- What to work on -
Restrict the output to the lines below starting at the one that contains "Search Engine Optimization" and ending at the one that contains "A wonderful serenity", and restate them word for word, both ends included.

- Saved entries -
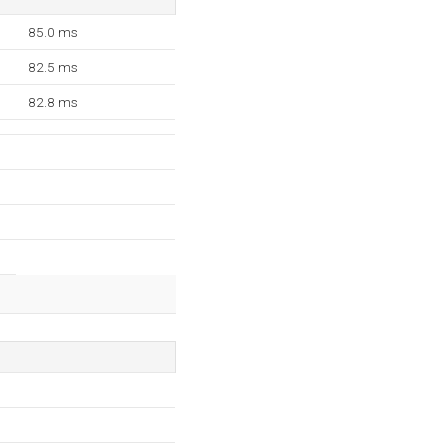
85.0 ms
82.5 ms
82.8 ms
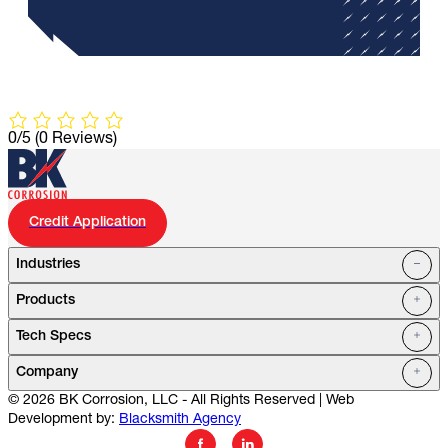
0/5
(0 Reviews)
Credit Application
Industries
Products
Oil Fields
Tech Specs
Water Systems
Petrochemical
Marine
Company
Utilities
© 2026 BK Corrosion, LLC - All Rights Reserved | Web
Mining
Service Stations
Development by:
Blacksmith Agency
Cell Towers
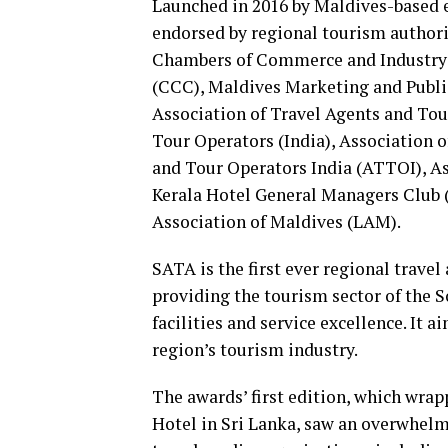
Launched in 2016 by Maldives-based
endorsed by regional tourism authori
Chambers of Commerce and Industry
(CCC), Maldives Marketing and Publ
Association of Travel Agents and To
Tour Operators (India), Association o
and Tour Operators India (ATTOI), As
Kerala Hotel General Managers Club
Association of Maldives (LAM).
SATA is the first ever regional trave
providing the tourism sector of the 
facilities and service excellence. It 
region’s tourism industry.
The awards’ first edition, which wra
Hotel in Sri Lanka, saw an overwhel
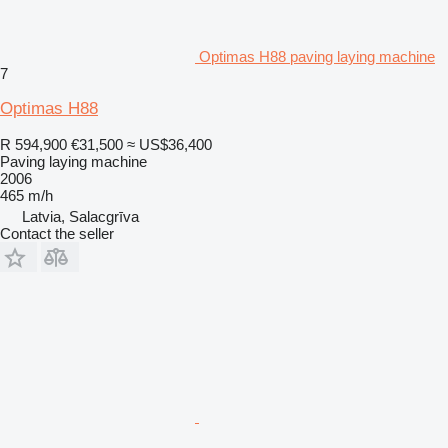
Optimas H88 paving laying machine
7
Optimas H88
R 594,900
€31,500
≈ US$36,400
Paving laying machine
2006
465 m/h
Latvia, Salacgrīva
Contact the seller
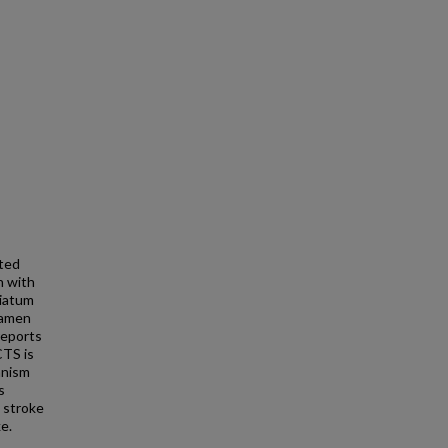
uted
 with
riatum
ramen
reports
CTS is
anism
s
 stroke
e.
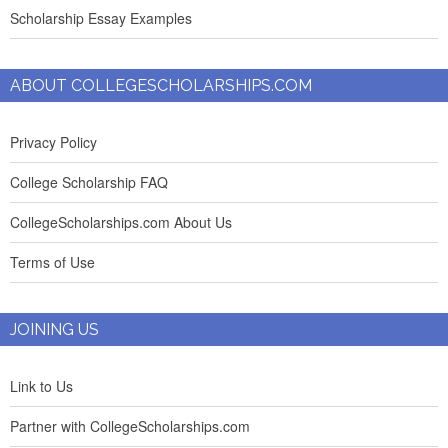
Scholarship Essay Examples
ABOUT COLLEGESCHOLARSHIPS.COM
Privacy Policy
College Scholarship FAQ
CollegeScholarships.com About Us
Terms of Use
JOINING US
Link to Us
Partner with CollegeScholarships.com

==

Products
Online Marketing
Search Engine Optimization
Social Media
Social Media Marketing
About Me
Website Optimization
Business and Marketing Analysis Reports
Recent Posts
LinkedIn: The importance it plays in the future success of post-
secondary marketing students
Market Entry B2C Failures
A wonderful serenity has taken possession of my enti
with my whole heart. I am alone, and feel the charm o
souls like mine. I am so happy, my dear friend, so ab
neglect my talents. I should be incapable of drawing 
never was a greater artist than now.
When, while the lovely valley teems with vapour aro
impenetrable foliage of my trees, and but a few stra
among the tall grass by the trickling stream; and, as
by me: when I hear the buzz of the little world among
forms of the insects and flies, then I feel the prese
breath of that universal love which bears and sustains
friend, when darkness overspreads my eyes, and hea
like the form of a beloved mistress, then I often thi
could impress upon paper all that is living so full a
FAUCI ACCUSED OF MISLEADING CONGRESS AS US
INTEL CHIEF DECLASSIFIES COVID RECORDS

- Response box -
Search Engine Optimization
Social Media
Social Media Marketing
About Me
Website Optimization
Business and Marketing Analysis Reports
Recent Posts
LinkedIn: The importance it plays in the future success of post-
secondary marketing students
Market Entry B2C Failures
A wonderful serenity has taken possession of my enti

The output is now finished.